Activity: Copying task for the records below: reproduce each one exactly and drop the pictures.

[Dataset entries]
%%
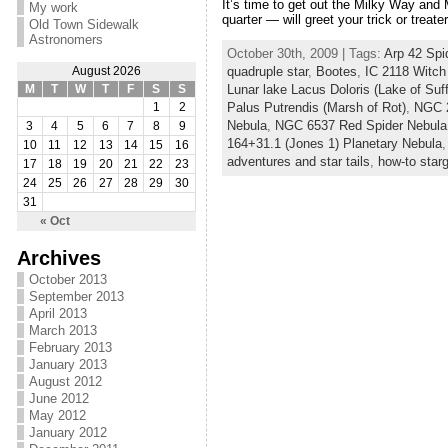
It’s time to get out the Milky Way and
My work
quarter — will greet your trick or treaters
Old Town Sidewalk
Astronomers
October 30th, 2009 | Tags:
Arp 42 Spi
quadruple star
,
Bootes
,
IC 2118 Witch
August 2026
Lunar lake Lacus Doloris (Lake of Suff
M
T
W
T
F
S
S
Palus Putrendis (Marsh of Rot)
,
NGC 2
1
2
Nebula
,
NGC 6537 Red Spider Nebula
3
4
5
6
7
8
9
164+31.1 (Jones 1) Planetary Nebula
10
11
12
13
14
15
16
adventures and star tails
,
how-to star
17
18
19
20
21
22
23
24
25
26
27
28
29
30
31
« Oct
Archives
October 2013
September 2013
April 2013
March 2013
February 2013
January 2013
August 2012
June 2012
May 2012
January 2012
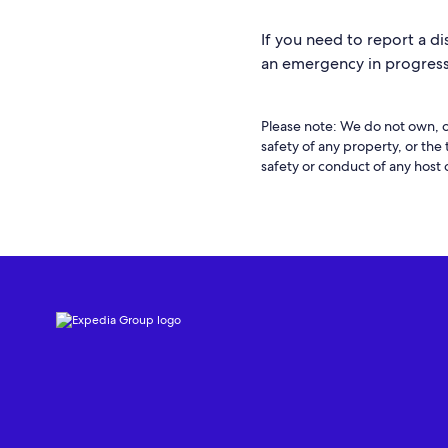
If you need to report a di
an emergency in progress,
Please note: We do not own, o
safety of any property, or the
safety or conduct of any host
%%
Written response:
It’s time to get out the Milky Way and
My work
quarter — will greet your trick or treaters
Old Town Sidewalk
Astronomers
October 30th, 2009 | Tags:
Arp 42 Spi
quadruple star
,
Bootes
,
IC 2118 Witch
August 2026
Lunar lake Lacus Doloris (Lake of Suff
M
T
W
T
F
S
S
Palus Putrendis (Marsh of Rot)
,
NGC 2
1
2
Nebula
,
NGC 6537 Red Spider Nebula
3
4
5
6
7
8
9
164+31.1 (Jones 1) Planetary Nebula
10
11
12
13
14
15
16
adventures and star tails
,
how-to star
17
18
19
20
21
22
23
24
25
26
27
28
29
30
31
« Oct
Archives
October 2013
September 2013
April 2013
March 2013
February 2013
January 2013
August 2012
June 2012
May 2012
January 2012
If you need to report a di
an emergency in progress,
Please note: We do not own, o
safety of any property, or the
safety or conduct of any host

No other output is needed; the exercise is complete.